[Extracted records Boundary: Start]

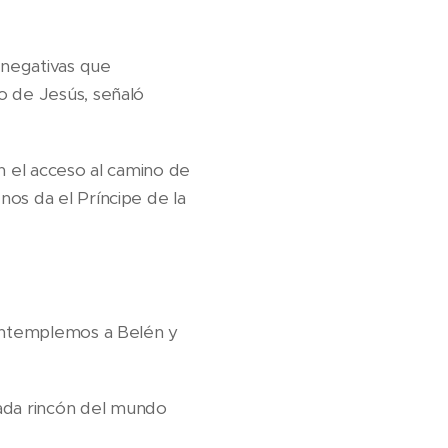
 negativas que
o de Jesús, señaló
an el acceso al camino de
os da el Príncipe de la
contemplemos a Belén y
ada rincón del mundo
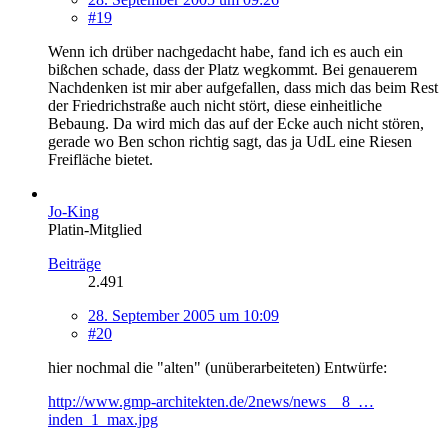
#19
Wenn ich drüber nachgedacht habe, fand ich es auch ein
bißchen schade, dass der Platz wegkommt. Bei genauerem
Nachdenken ist mir aber aufgefallen, dass mich das beim Rest
der Friedrichstraße auch nicht stört, diese einheitliche
Bebaung. Da wird mich das auf der Ecke auch nicht stören,
gerade wo Ben schon richtig sagt, das ja UdL eine Riesen
Freifläche bietet.
Jo-King
Platin-Mitglied
Beiträge
2.491
28. September 2005 um 10:09
#20
hier nochmal die "alten" (unüberarbeiteten) Entwürfe:
http://www.gmp-architekten.de/2news/news__8_…
inden_1_max.jpg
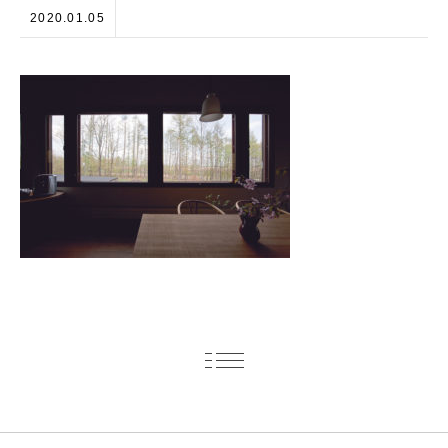
2020.01.05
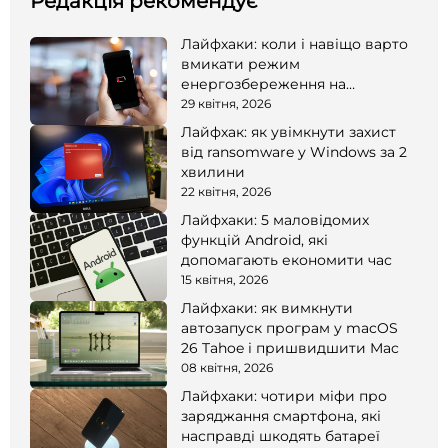
Редакція рекомендує
Лайфхаки: коли і навіщо варто
вмикати режим
енергозбереження на
смартфоні
29 квітня, 2026
Лайфхак: як увімкнути захист
від ransomware у Windows за 2
хвилини
22 квітня, 2026
Лайфхаки: 5 маловідомих
функцій Android, які
допомагають економити час
15 квітня, 2026
Лайфхаки: як вимкнути
автозапуск програм у macOS
26 Tahoe і пришвидшити Mac
08 квітня, 2026
Лайфхаки: чотири міфи про
заряджання смартфона, які
насправді шкодять батареї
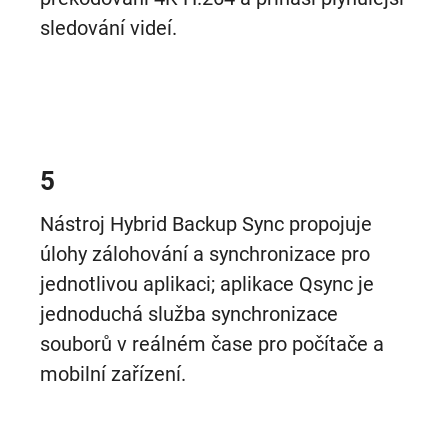
sledování videí.
5
Nástroj Hybrid Backup Sync propojuje
úlohy zálohování a synchronizace pro
jednotlivou aplikaci; aplikace Qsync je
jednoduchá služba synchronizace
souborů v reálném čase pro počítače a
mobilní zařízení.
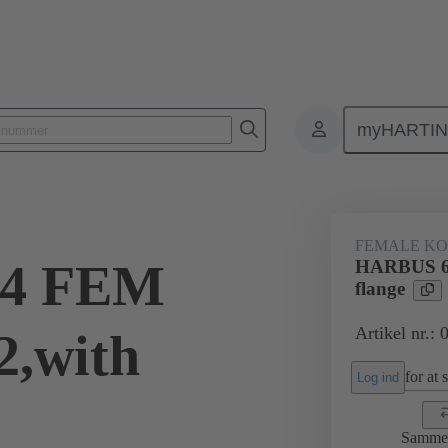
myHARTI
orer
Kort til kort-konnektor
Produkter
Tilslutning mellem bun
FEMALE K
4 FEM
HARBUS 6
flange
Artikel nr.:
,with
for at 
Log ind
Samme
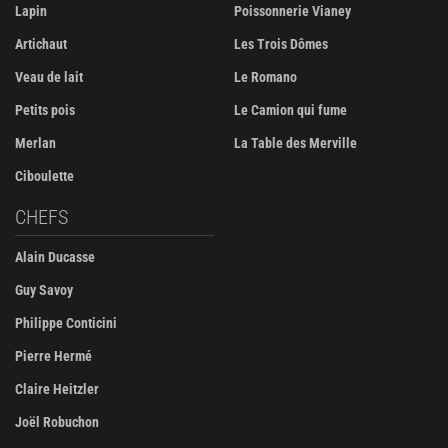
Lapin
Poissonnerie Vianey
Artichaut
Les Trois Dômes
Veau de lait
Le Romano
Petits pois
Le Camion qui fume
Merlan
La Table des Merville
Ciboulette
CHEFS
Alain Ducasse
Guy Savoy
Philippe Conticini
Pierre Hermé
Claire Heitzler
Joël Robuchon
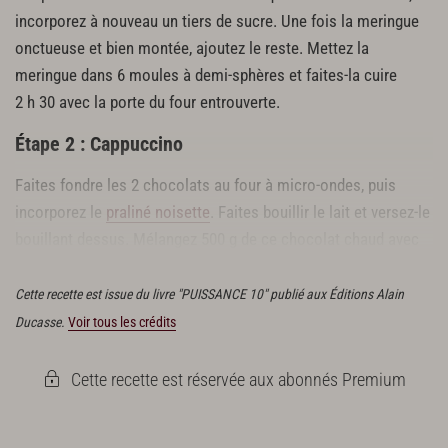
incorporez à nouveau un tiers de sucre. Une fois la meringue
onctueuse et bien montée, ajoutez le reste. Mettez la
meringue dans 6 moules à demi-sphères et faites-la cuire
2 h 30 avec la porte du four entrouverte.
Étape 2 : Cappuccino
Faites fondre les 2 chocolats au four à micro-ondes, puis
incorporez le
praliné noisette
. Faites bouillir le lait et versez-le
bouillant dessus. Mélangez 500 g de ce chocolat chaud avec
le café liquide.
Cette recette est issue du livre "PUISSANCE 10" publié aux Éditions Alain
Ducasse.
Voir tous les crédits
Cette recette est réservée aux abonnés Premium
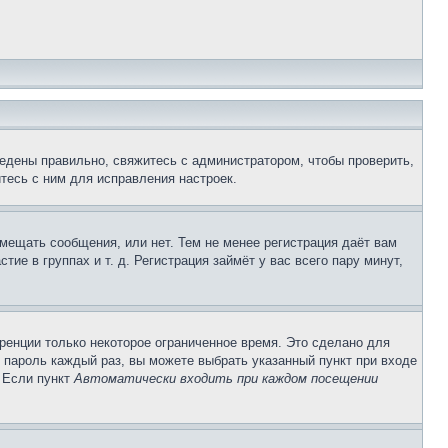
едены правильно, свяжитесь с администратором, чтобы проверить,
тесь с ним для исправления настроек.
змещать сообщения, или нет. Тем не менее регистрация даёт вам
е в группах и т. д. Регистрация займёт у вас всего пару минут,
ренции только некоторое ограниченное время. Это сделано для
и пароль каждый раз, вы можете выбрать указанный пункт при входе
. Если пункт
Автоматически входить при каждом посещении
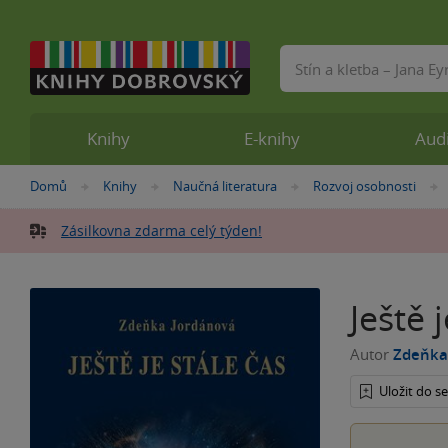
Vyhledávání
Knihy
E-knihy
Aud
Nacházíte
Domů
Knihy
Naučná literatura
Rozvoj osobnosti
»
»
»
se
zde:
Zásilkovna zdarma celý týden!
Ještě 
Autor
Zdeňka
Uložit do 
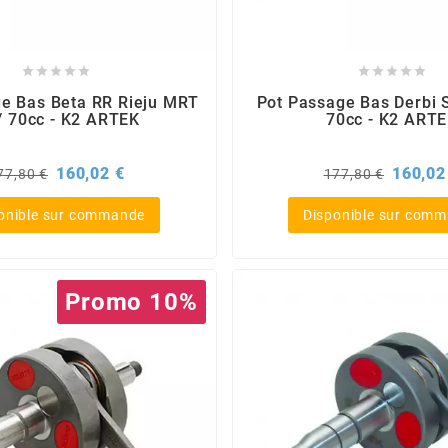










e Bas Beta RR Rieju MRT
Pot Passage Bas Derbi 
/ 70cc - K2 ARTEK
70cc - K2 ART
rix
Prix
Prix
160,02 €
160,02
77,80 €
177,80 €
e
de
ase
base
onible sur commande
Disponible sur com
Promo 10%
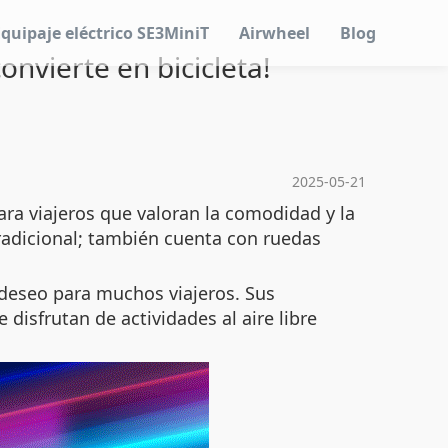
Equipaje eléctrico SE3MiniT
Airwheel
Blog
onvierte en bicicleta!
2025-05-21
ara viajeros que valoran la comodidad y la
tradicional; también cuenta con ruedas
 deseo para muchos viajeros. Sus
disfrutan de actividades al aire libre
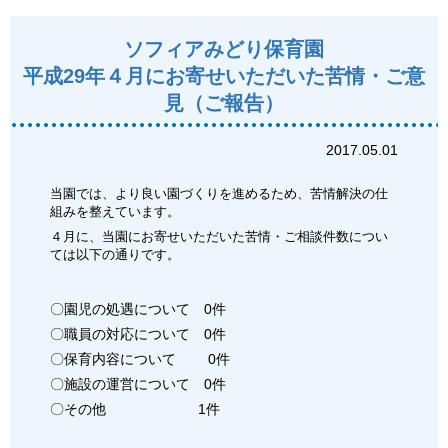
ソフィアみどり保育園
平成29年４月にお寄せいただいた苦情・ご意
見（ご報告）
2017.05.01
当園では、より良い園づくりを進めるため、苦情解決の仕
組みを整えています。
４月に、当園にお寄せいただいた苦情・ご相談件数につい
ては以下の通りです。
〇園児の処遇について 0件
〇職員の対応について 0件
〇保育内容について 0件
〇施設の運営について 0件
〇その他 1件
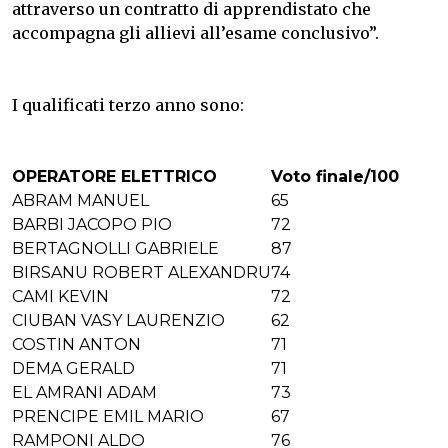
attraverso un contratto di apprendistato che
accompagna gli allievi all’esame conclusivo”.
I qualificati terzo anno sono:
OPERATORE ELETTRICO
Voto finale/100
ABRAM MANUEL
65
BARBI JACOPO PIO
72
BERTAGNOLLI GABRIELE
87
BIRSANU ROBERT ALEXANDRU
74
CAMI KEVIN
72
CIUBAN VASY LAURENZIO
62
COSTIN ANTON
71
DEMA GERALD
71
EL AMRANI ADAM
73
PRENCIPE EMIL MARIO
67
RAMPONI ALDO
76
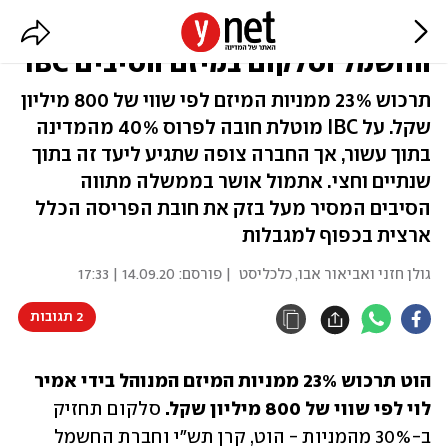
הוט נכנסת לשותפות עם חברת
החשמל וסלקום במיזם הסיבים IBC
תרכוש 23% ממניות המיזם לפי שווי של 800 מיליון
שקל. על IBC מוטלת חובה לפרוס 40% מהמדינה
בתוך עשור, אך החברה צופה שתגיע ליעד זה בתוך
שנתיים וחצי. אתמול אושר בממשלה מתווה
הסיבים המסיר מעל בזק את חובת הפריסה הכלל
ארצית בכפוף למגבלות
גולן חזני ואביאור אבו, כלכליסט
| פורסם:
14.09.20 | 17:33
2 תגובות
הוט תרכוש 23% ממניות המיזם המנוהל בידי אמיר 
לוי לפי שווי של 800 מיליון שקל.
 סלקום תחזיק 
ב-30% מהמניות - הוט, קרן תש"י וחברת החשמל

[Extracted records Boundary: End]

Activity
Could you output every entry exactly as written, skipping the pictures?

Solved problem
 negativas que
o de Jesús, señaló
an el acceso al camino de
os da el Príncipe de la
contemplemos a Belén y
ada rincón del mundo
#19
Wenn ich drüber nachgedacht habe, fand ich es auch ein
bißchen schade, dass der Platz wegkommt. Bei genauerem
Nachdenken ist mir aber aufgefallen, dass mich das beim Rest
der Friedrichstraße auch nicht stört, diese einheitliche
Bebaung. Da wird mich das auf der Ecke auch nicht stören,
gerade wo Ben schon richtig sagt, das ja UdL eine Riesen
Freifläche bietet.
Jo-King
Platin-Mitglied
Beiträge
2.491
28. September 2005 um 10:09
#20
hier nochmal die "alten" (unüberarbeiteten) Entwürfe:
http://www.gmp-architekten.de/2news/news__8_…
inden_1_max.jpg
2020.01.05
Редакція рекомендує
Лайфхаки: коли і навіщо варто
вмикати режим
енергозбереження на
смартфоні
29 квітня, 2026
Лайфхак: як увімкнути захист
від ransomware у Windows за 2
хвилини
22 квітня, 2026
Лайфхаки: 5 маловідомих
функцій Android, які
допомагають економити час
15 квітня, 2026
Лайфхаки: як вимкнути
автозапуск програм у macOS
26 Tahoe і пришвидшити Mac
08 квітня, 2026
Лайфхаки: чотири міфи про
заряджання смартфона, які
насправді шкодять батареї
sledování videí.
5
Nástroj Hybrid Backup Sync propojuje
úlohy zálohování a synchronizace pro
jednotlivou aplikaci; aplikace Qsync je
jednoduchá služba synchronizace
souborů v reálném čase pro počítače a
mobilní zařízení.
myHARTI
orer
Kort til kort-konnektor
Produkter
Tilslutning mellem bun
FEMALE K
4 FEM
HARBUS 6
flange
Artikel nr.:
,with
for at 
Log ind
Samme
Lapin
Poissonnerie Vianey
Artichaut
Les Trois Dômes
Veau de lait
Le Romano
Petits pois
Le Camion qui fume
Merlan
La Table des Merville
Ciboulette
CHEFS
Alain Ducasse
Guy Savoy
Philippe Conticini
Pierre Hermé
Claire Heitzler
Joël Robuchon
incorporez à nouveau un tiers de sucre. Une fois la meringue
onctueuse et bien montée, ajoutez le reste. Mettez la
meringue dans 6 moules à demi-sphères et faites-la cuire
2 h 30 avec la porte du four entrouverte.
Étape 2 : Cappuccino
Faites fondre les 2 chocolats au four à micro-ondes, puis
incorporez le
praliné noisette
. Faites bouillir le lait et versez-le
bouillant dessus. Mélangez 500 g de ce chocolat chaud avec
le café liquide.
Cette recette est issue du livre "PUISSANCE 10" publié aux Éditions Alain
Ducasse.
Voir tous les crédits
Cette recette est réservée aux abonnés Premium
едены правильно, свяжитесь с администратором, чтобы проверить,
тесь с ним для исправления настроек.
змещать сообщения, или нет. Тем не менее регистрация даёт вам
е в группах и т. д. Регистрация займёт у вас всего пару минут,
ренции только некоторое ограниченное время. Это сделано для
и пароль каждый раз, вы можете выбрать указанный пункт при входе
. Если пункт
Автоматически входить при каждом посещении
Vyhledávání
Knihy
E-knihy
Aud
Nacházíte
Domů
Knihy
Naučná literatura
Rozvoj osobnosti
»
»
»
se
zde:
Zásilkovna zdarma celý týden!
Ještě 
Autor
Zdeňka
Uložit do 










e Bas Beta RR Rieju MRT
Pot Passage Bas Derbi 
/ 70cc - K2 ARTEK
70cc - K2 ART
rix
Prix
Prix
160,02 €
160,02
77,80 €
177,80 €
e
de
ase
base
onible sur commande
Disponible sur com
Promo 10%
Equipaje eléctrico SE3MiniT
Airwheel
Blog
onvierte en bicicleta!
2025-05-21
ara viajeros que valoran la comodidad y la
tradicional; también cuenta con ruedas
 deseo para muchos viajeros. Sus
disfrutan de actividades al aire libre
ソフィアみどり保育園
平成29年４月にお寄せいただいた苦情・ご意
見（ご報告）
2017.05.01
当園では、より良い園づくりを進めるため、苦情解決の仕
組みを整えています。
４月に、当園にお寄せいただいた苦情・ご相談件数につい
ては以下の通りです。
〇園児の処遇について 0件
〇職員の対応について 0件
〇保育内容について 0件
〇施設の運営について 0件
〇その他 1件
attraverso un contratto di apprendistato che
accompagna gli allievi all’esame conclusivo”.
I qualificati terzo anno sono:
OPERATORE ELETTRICO
Voto finale/100
ABRAM MANUEL
65
BARBI JACOPO PIO
72
BERTAGNOLLI GABRIELE
87
BIRSANU ROBERT ALEXANDRU
74
CAMI KEVIN
72
CIUBAN VASY LAURENZIO
62
COSTIN ANTON
71
DEMA GERALD
71
EL AMRANI ADAM
73
PRENCIPE EMIL MARIO
67
RAMPONI ALDO
76
הוט נכנסת לשותפות עם חברת
החשמל וסלקום במיזם הסיבים IBC
תרכוש 23% ממניות המיזם לפי שווי של 800 מיליון
שקל. על IBC מוטלת חובה לפרוס 40% מהמדינה
בתוך עשור, אך החברה צופה שתגיע ליעד זה בתוך
שנתיים וחצי. אתמול אושר בממשלה מתווה
הסיבים המסיר מעל בזק את חובת הפריסה הכלל
ארצית בכפוף למגבלות
גולן חזני ואביאור אבו, כלכליסט
| פורסם:
14.09.20 | 17:33
2 תגובות
הוט תרכוש 23% ממניות המיזם המנוהל בידי אמיר 
לוי לפי שווי של 800 מיליון שקל.
 סלקום תחזיק 
ב-30% מהמניות - הוט, קרן תש"י וחברת החשמל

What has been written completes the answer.